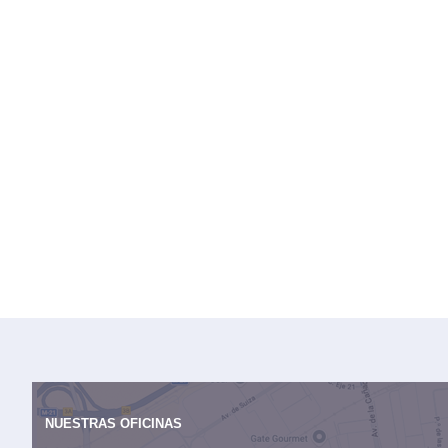
NUESTRAS OFICINAS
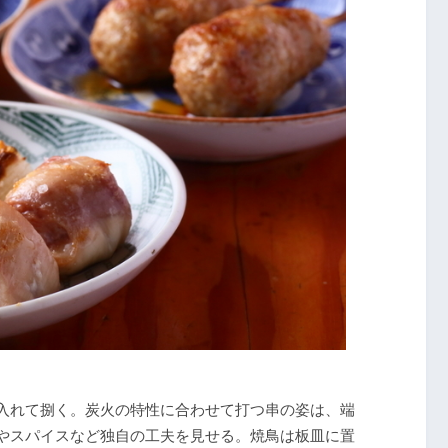
入れて捌く。炭火の特性に合わせて打つ串の姿は、端
やスパイスなど独自の工夫を見せる。焼鳥は板皿に置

────────────────────

◆ **PROBLEM**
Give every line above again exactly, with no pictures.

◆ **EXERCISE OUTPUT**
NUESTRAS OFICINAS
入れて捌く。炭火の特性に合わせて打つ串の姿は、端
やスパイスなど独自の工夫を見せる。焼鳥は板皿に置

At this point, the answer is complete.